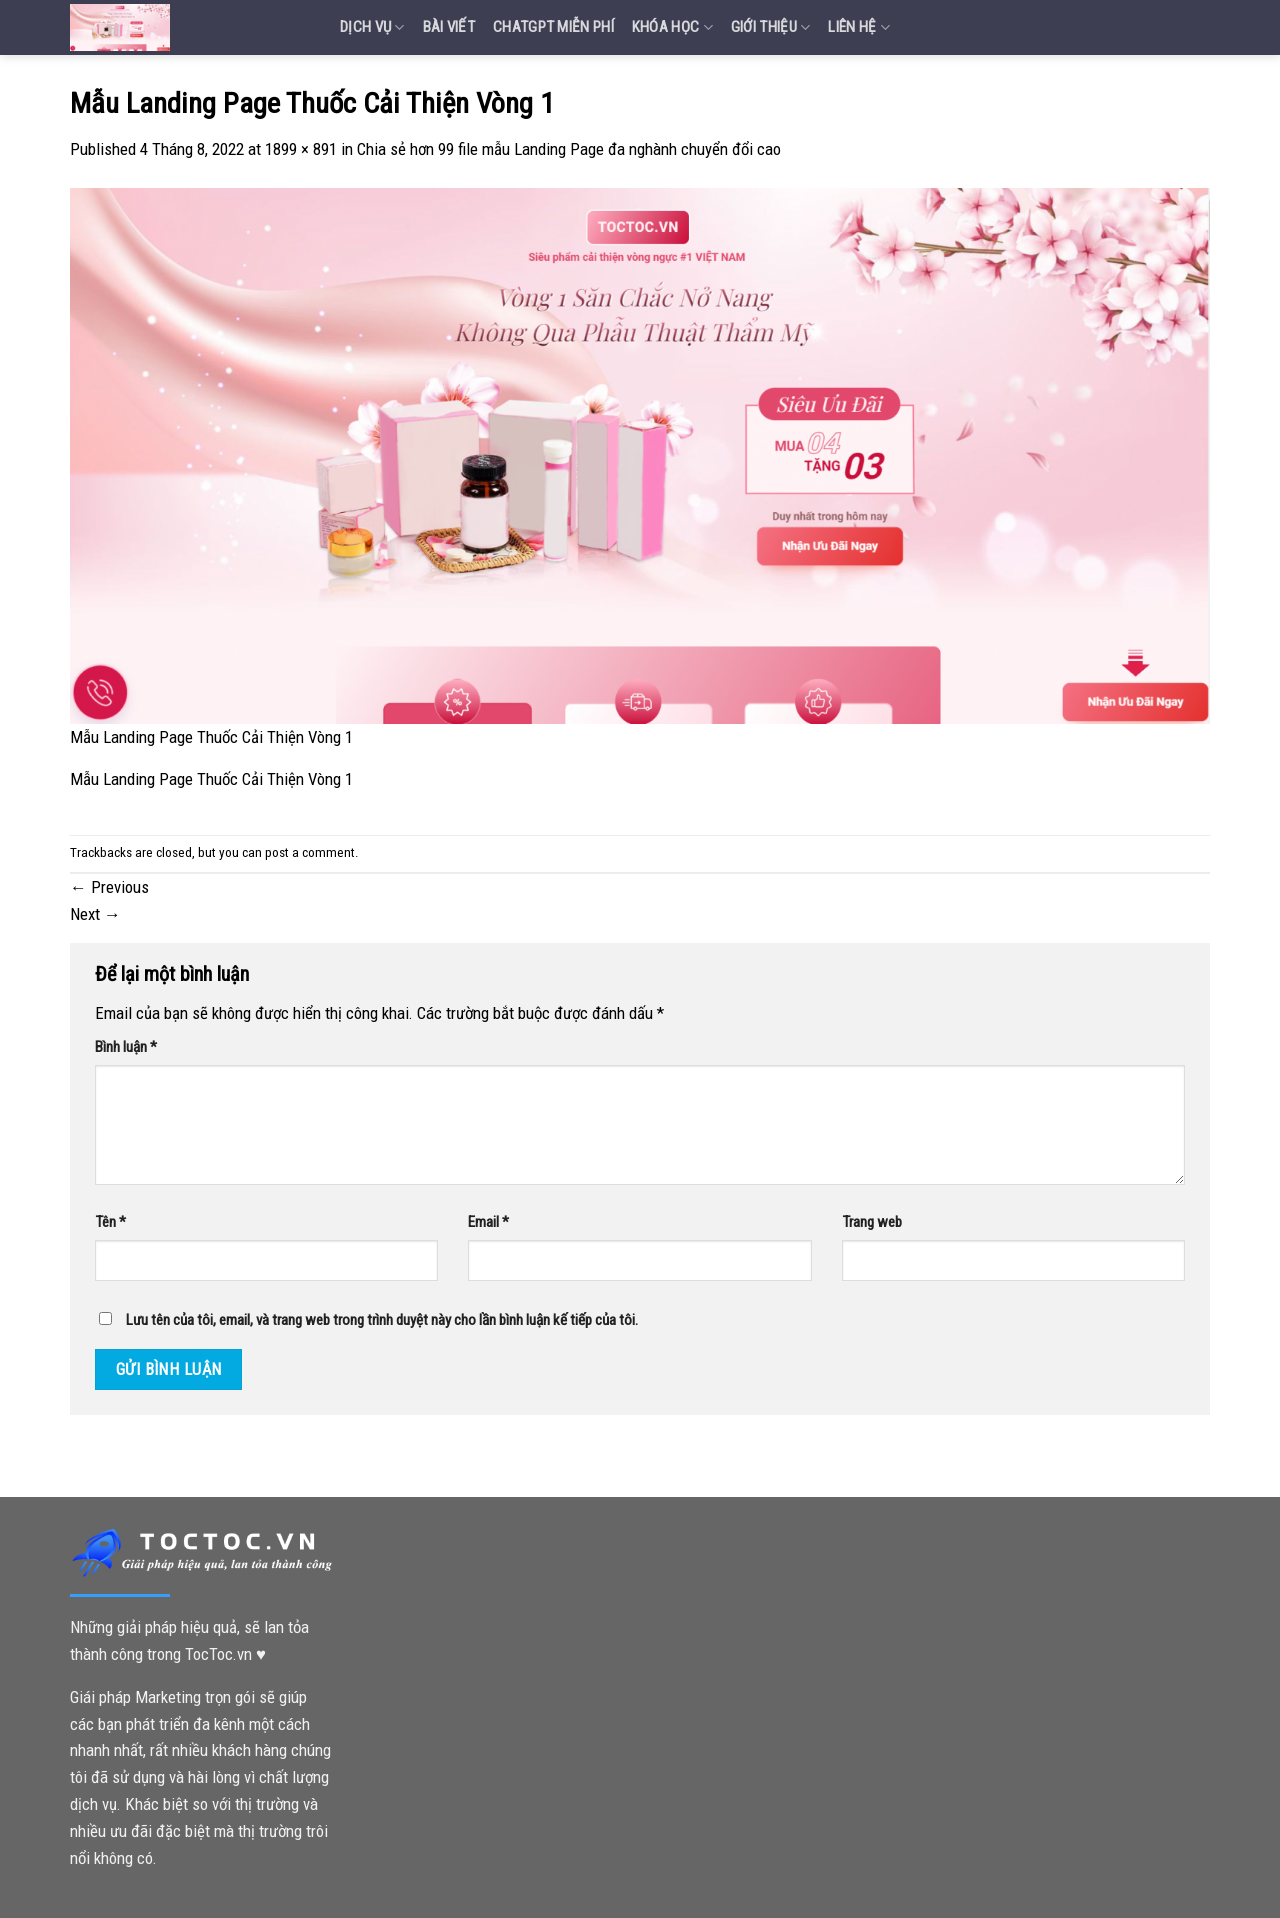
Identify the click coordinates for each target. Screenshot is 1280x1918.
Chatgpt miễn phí (553, 27)
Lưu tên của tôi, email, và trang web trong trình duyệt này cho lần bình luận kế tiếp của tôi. (382, 1320)
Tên (110, 1222)
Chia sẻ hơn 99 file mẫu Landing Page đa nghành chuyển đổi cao (569, 149)
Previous (109, 887)
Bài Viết (449, 27)
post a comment (310, 852)
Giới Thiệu (771, 27)
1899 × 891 (301, 149)
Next (95, 914)
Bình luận (126, 1047)
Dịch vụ (372, 27)
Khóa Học (672, 27)
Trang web (872, 1222)
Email (488, 1222)
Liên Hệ (859, 27)
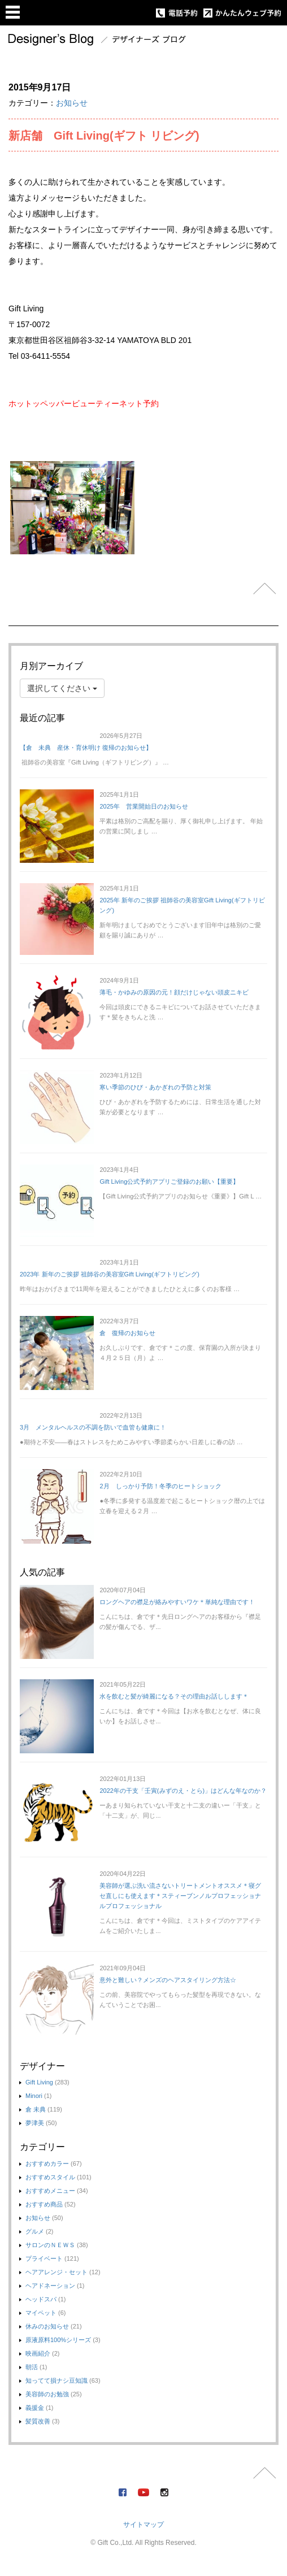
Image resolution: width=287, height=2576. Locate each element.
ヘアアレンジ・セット (56, 2272)
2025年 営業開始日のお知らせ (143, 806)
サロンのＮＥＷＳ (50, 2244)
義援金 (34, 2407)
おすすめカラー (47, 2163)
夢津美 (34, 2122)
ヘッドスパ (40, 2299)
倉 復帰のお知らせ (127, 1333)
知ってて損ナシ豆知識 (56, 2380)
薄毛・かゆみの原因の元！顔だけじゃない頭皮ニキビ (174, 992)
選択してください (62, 688)
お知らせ (72, 102)
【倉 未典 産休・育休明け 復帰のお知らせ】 (86, 747)
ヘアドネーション (50, 2285)
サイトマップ (143, 2525)
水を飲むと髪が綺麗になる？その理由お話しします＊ (174, 1696)
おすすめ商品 (44, 2204)
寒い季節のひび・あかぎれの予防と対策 (155, 1087)
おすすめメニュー (50, 2190)
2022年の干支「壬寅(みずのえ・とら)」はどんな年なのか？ (183, 1790)
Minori (33, 2095)
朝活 (31, 2367)
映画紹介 (37, 2353)
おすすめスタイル (50, 2177)
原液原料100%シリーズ (58, 2339)
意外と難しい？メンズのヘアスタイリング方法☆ (167, 1979)
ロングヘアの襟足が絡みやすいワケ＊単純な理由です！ (177, 1601)
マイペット (40, 2312)
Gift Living (39, 2082)
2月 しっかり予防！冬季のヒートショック (160, 1486)
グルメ (34, 2231)
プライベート (44, 2258)
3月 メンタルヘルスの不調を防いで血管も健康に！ (93, 1427)
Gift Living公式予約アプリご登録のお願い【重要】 (169, 1181)
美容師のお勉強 (47, 2394)
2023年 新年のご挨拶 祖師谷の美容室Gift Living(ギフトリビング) (109, 1274)
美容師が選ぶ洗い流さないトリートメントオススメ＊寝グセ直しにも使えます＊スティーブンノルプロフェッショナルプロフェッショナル (180, 1895)
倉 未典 (35, 2109)
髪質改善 (37, 2421)
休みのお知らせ (47, 2326)
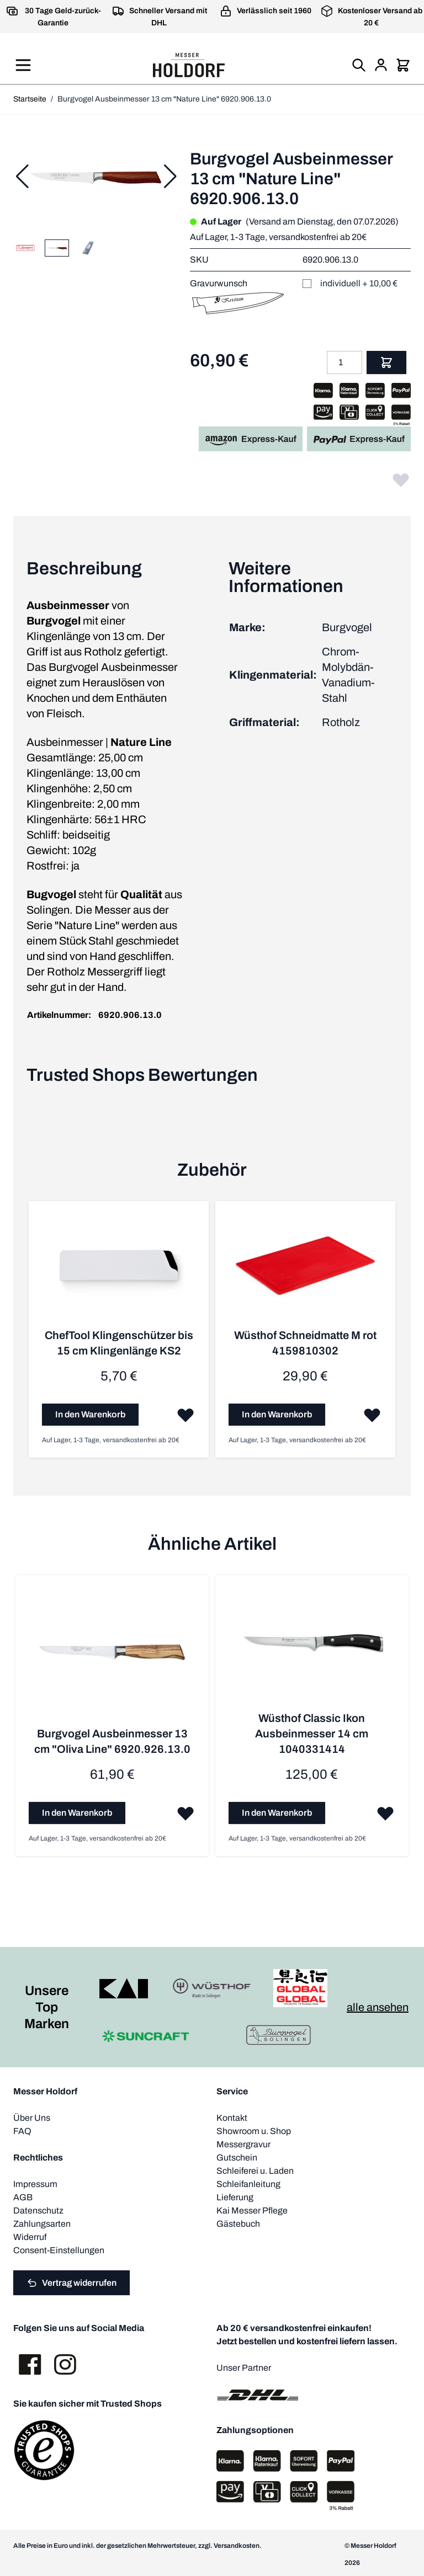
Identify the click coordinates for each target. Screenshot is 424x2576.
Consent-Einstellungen (58, 2249)
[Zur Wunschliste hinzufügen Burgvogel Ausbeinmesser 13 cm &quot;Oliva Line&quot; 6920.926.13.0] (184, 1812)
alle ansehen (378, 2006)
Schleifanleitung (248, 2183)
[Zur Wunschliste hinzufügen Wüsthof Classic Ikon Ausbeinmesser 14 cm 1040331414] (383, 1812)
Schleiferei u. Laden (255, 2169)
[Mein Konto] (381, 65)
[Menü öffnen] (23, 65)
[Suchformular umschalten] (359, 65)
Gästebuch (238, 2222)
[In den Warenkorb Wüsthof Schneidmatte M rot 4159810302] (275, 1414)
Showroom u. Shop (253, 2130)
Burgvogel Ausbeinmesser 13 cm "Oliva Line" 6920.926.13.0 (112, 1740)
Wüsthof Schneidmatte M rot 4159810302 (303, 1342)
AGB (23, 2196)
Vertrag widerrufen (71, 2281)
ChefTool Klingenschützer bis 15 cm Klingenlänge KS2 (118, 1342)
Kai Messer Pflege (252, 2209)
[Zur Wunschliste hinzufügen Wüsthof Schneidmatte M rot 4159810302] (370, 1414)
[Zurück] (22, 176)
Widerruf (29, 2236)
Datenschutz (38, 2209)
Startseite (29, 99)
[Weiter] (170, 176)
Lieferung (234, 2196)
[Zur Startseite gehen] (189, 65)
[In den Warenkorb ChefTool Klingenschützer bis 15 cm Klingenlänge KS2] (90, 1414)
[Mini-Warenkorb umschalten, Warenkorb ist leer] (403, 65)
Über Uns (31, 2116)
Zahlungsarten (42, 2222)
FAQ (22, 2130)
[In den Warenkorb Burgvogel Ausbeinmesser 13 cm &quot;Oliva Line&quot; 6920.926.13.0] (77, 1812)
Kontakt (231, 2116)
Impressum (35, 2183)
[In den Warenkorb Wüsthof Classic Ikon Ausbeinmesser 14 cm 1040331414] (275, 1812)
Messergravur (243, 2143)
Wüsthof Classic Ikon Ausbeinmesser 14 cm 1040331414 (310, 1732)
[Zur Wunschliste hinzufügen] (401, 479)
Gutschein (236, 2156)
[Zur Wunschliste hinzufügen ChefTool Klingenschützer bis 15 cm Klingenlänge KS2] (184, 1414)
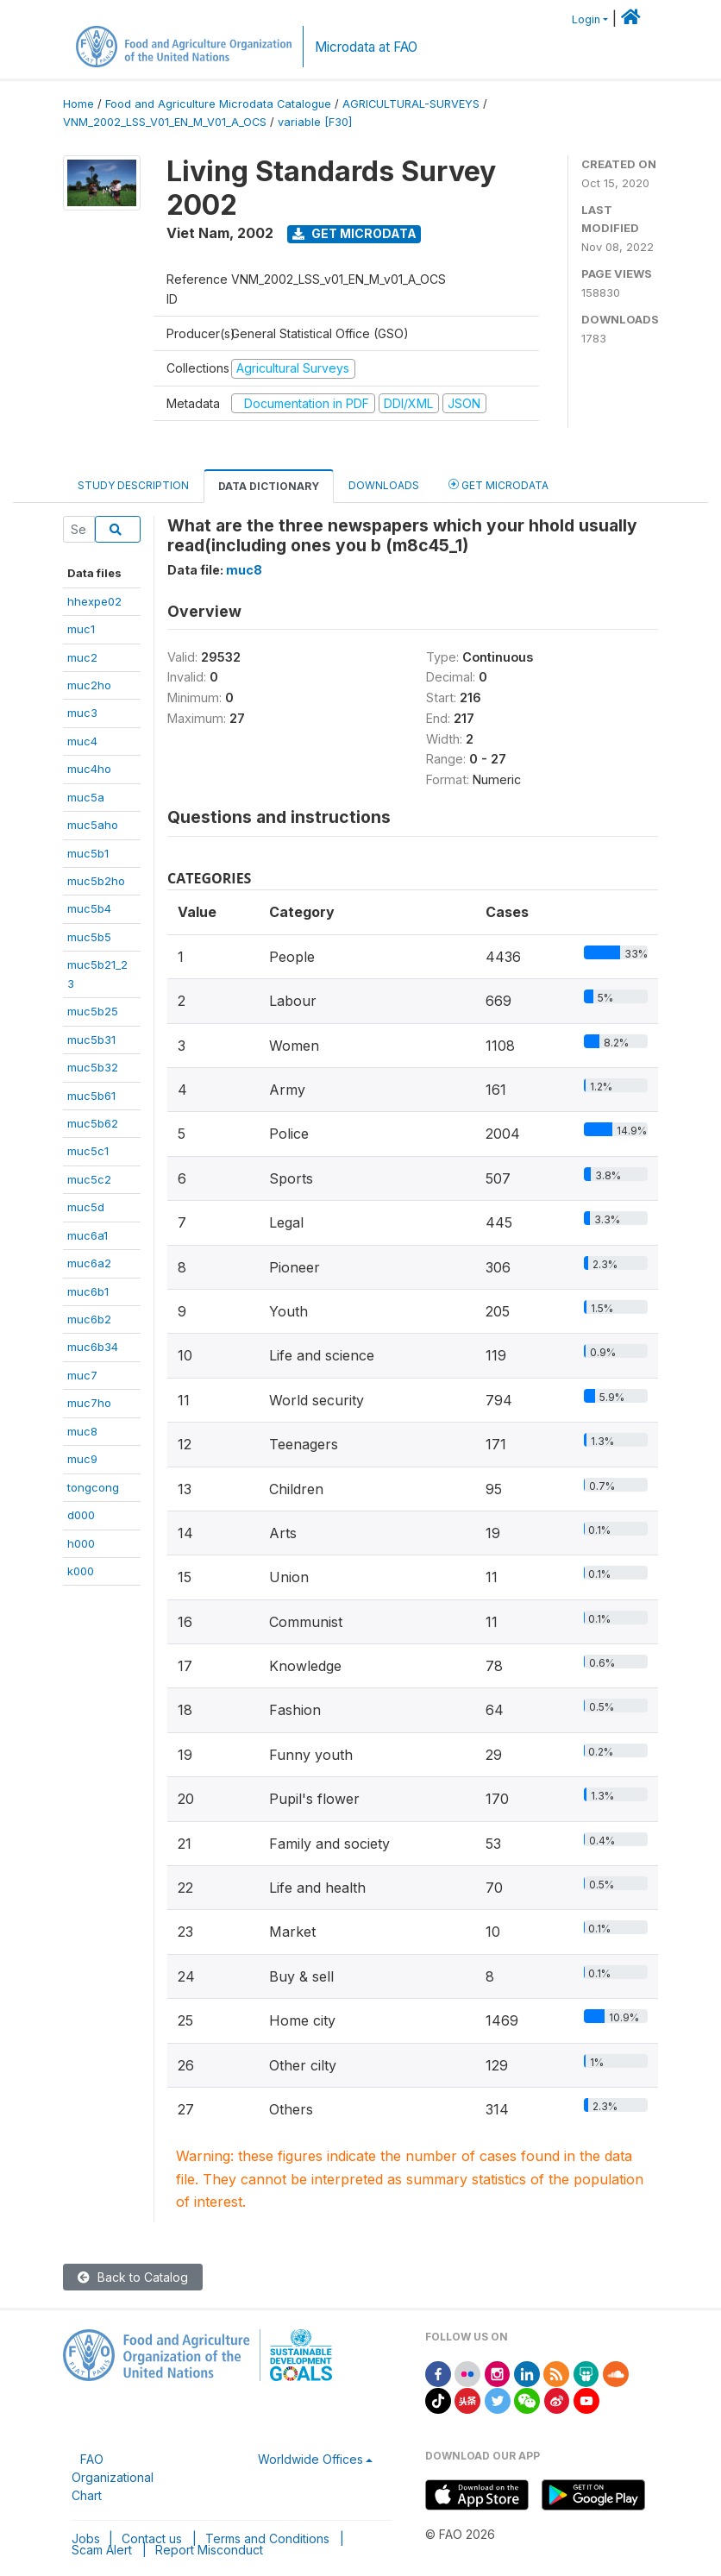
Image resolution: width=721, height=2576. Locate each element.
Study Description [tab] (133, 485)
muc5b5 (89, 937)
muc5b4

:::::

-- INSTRUCTIONS FOR THE TASK --
Write out the listing above in full, word for word, with no pictures.

-- ANSWER BOX --
Identify the click coordinates for each target. Screenshot is 1280x1918.
Chatgpt miễn phí (553, 27)
Lưu tên của tôi, email, và trang web trong trình duyệt này cho lần bình luận kế tiếp của tôi. (382, 1320)
Tên (110, 1222)
Chia sẻ hơn 99 file mẫu Landing Page đa nghành chuyển đổi cao (569, 149)
Previous (109, 887)
Bài Viết (449, 27)
post a comment (310, 852)
Giới Thiệu (771, 27)
1899 × 891 (301, 149)
Next (95, 914)
Bình luận (126, 1047)
Dịch vụ (372, 27)
Khóa Học (672, 27)
Trang web (872, 1222)
Email (488, 1222)
Liên Hệ (859, 27)
Image resolution: width=287, height=2576. Locate each element.
ヘアアレンジ・セット (56, 2272)
2025年 営業開始日のお知らせ (143, 806)
サロンのＮＥＷＳ (50, 2244)
義援金 (34, 2407)
おすすめカラー (47, 2163)
夢津美 (34, 2122)
ヘッドスパ (40, 2299)
倉 復帰のお知らせ (127, 1333)
知ってて損ナシ豆知識 (56, 2380)
薄毛・かゆみの原因の元！顔だけじゃない頭皮ニキビ (174, 992)
選択してください (62, 688)
お知らせ (72, 102)
【倉 未典 産休・育休明け 復帰のお知らせ】 (86, 747)
ヘアドネーション (50, 2285)
サイトマップ (143, 2525)
水を飲むと髪が綺麗になる？その理由お話しします＊ (174, 1696)
おすすめ商品 (44, 2204)
寒い季節のひび・あかぎれの予防と対策 (155, 1087)
おすすめメニュー (50, 2190)
2022年の干支「壬寅(みずのえ・とら)」はどんな年なのか？ (183, 1790)
Minori (33, 2095)
朝活 (31, 2367)
映画紹介 (37, 2353)
おすすめスタイル (50, 2177)
原液原料100%シリーズ (58, 2339)
意外と難しい？メンズのヘアスタイリング方法☆ (167, 1979)
ロングヘアの襟足が絡みやすいワケ＊単純な理由です！ (177, 1601)
マイペット (40, 2312)
Gift Living (39, 2082)
2月 しっかり予防！冬季のヒートショック (160, 1486)
グルメ (34, 2231)
プライベート (44, 2258)
3月 メンタルヘルスの不調を防いで血管も健康に！ (93, 1427)
Gift Living公式予約アプリご登録のお願い【重要】 (169, 1181)
美容師のお勉強 (47, 2394)
2023年 新年のご挨拶 祖師谷の美容室Gift Living(ギフトリビング) (109, 1274)
美容師が選ぶ洗い流さないトリートメントオススメ＊寝グセ直しにも使えます＊スティーブンノルプロフェッショナルプロフェッショナル (180, 1895)
倉 未典 (35, 2109)
髪質改善 (37, 2421)
休みのお知らせ (47, 2326)
Identify the click coordinates for each target. Screenshot is 424x2576.
Consent-Einstellungen (58, 2249)
[Zur Wunschliste hinzufügen Burgvogel Ausbeinmesser 13 cm &quot;Oliva Line&quot; 6920.926.13.0] (184, 1812)
alle ansehen (378, 2006)
Schleifanleitung (248, 2183)
[Zur Wunschliste hinzufügen Wüsthof Classic Ikon Ausbeinmesser 14 cm 1040331414] (383, 1812)
Schleiferei u. Laden (255, 2169)
[Mein Konto] (381, 65)
[Menü öffnen] (23, 65)
[Suchformular umschalten] (359, 65)
Gästebuch (238, 2222)
[In den Warenkorb Wüsthof Schneidmatte M rot 4159810302] (275, 1414)
Showroom u. Shop (253, 2130)
Burgvogel Ausbeinmesser 13 cm "Oliva Line" 6920.926.13.0 (112, 1740)
Wüsthof Schneidmatte M rot 4159810302 (303, 1342)
AGB (23, 2196)
Vertrag widerrufen (71, 2281)
ChefTool Klingenschützer bis 15 cm Klingenlänge KS2 (118, 1342)
Kai Messer Pflege (252, 2209)
[Zur Wunschliste hinzufügen Wüsthof Schneidmatte M rot 4159810302] (370, 1414)
[Zurück] (22, 176)
Widerruf (29, 2236)
Datenschutz (38, 2209)
Startseite (29, 99)
[Weiter] (170, 176)
Lieferung (234, 2196)
[Zur Startseite gehen] (189, 65)
[In den Warenkorb ChefTool Klingenschützer bis 15 cm Klingenlänge KS2] (90, 1414)
[Mini-Warenkorb umschalten, Warenkorb ist leer] (403, 65)
Über Uns (31, 2116)
Zahlungsarten (42, 2222)
FAQ (22, 2130)
[In den Warenkorb Burgvogel Ausbeinmesser 13 cm &quot;Oliva Line&quot; 6920.926.13.0] (77, 1812)
Kontakt (231, 2116)
Impressum (35, 2183)
[In den Warenkorb Wüsthof Classic Ikon Ausbeinmesser 14 cm 1040331414] (275, 1812)
Messergravur (243, 2143)
Wüsthof Classic Ikon Ausbeinmesser 14 cm 1040331414 (310, 1732)
[Zur Wunschliste hinzufügen] (401, 479)
Gutschein (236, 2156)
[Zur Wunschliste hinzufügen ChefTool Klingenschützer bis 15 cm Klingenlänge KS2] (184, 1414)
Image resolution: width=721, height=2576. Locate each element.
Study Description [tab] (133, 485)
muc5b5 (89, 937)
muc5b4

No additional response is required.